WORK INSTRUCTION
Transcribe the lines below exactly, beginning with the line that holds "FPT partners with OpenAI to tap into the" and ending with the final line, both included. Pictures are to be left out.

Data items
● ● ● ● ● ● ●
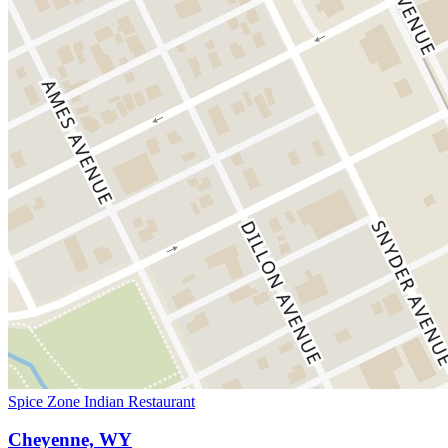
Spice Zone Indian Restaurant
Cheyenne, WY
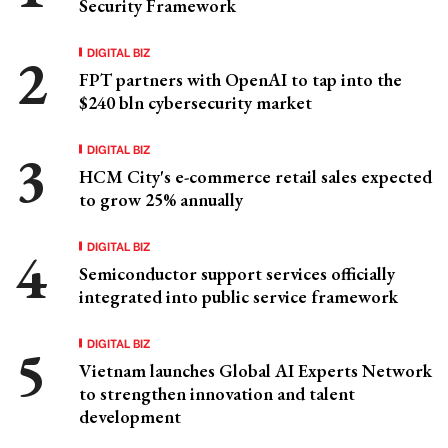
Security Framework
DIGITAL BIZ
FPT partners with OpenAI to tap into the
$240 bln cybersecurity market
DIGITAL BIZ
HCM City's e-commerce retail sales expected
to grow 25% annually
DIGITAL BIZ
Semiconductor support services officially
integrated into public service framework
DIGITAL BIZ
Vietnam launches Global AI Experts Network
to strengthen innovation and talent
development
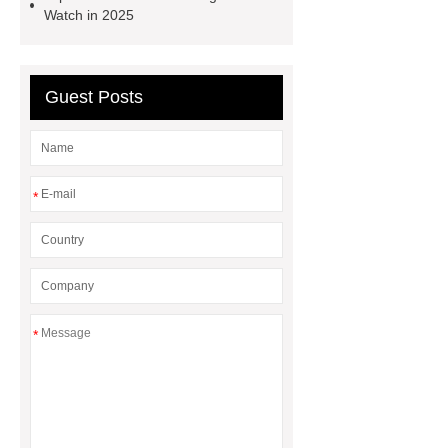
tools
power tools for home
Watch in 2025
projects
industrial metalworking
tools
Guest Posts
*
*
● ● ● ● ● ● ●
RESULT
FPT partners with OpenAI to tap into the
$240 bln cybersecurity market
DIGITAL BIZ
HCM City's e-commerce retail sales expected
to grow 25% annually
DIGITAL BIZ
Semiconductor support services officially
integrated into public service framework
DIGITAL BIZ
Vietnam launches Global AI Experts Network
to strengthen innovation and talent
development
tools
power tools for home
Watch in 2025
projects
industrial metalworking
tools
Guest Posts
*
*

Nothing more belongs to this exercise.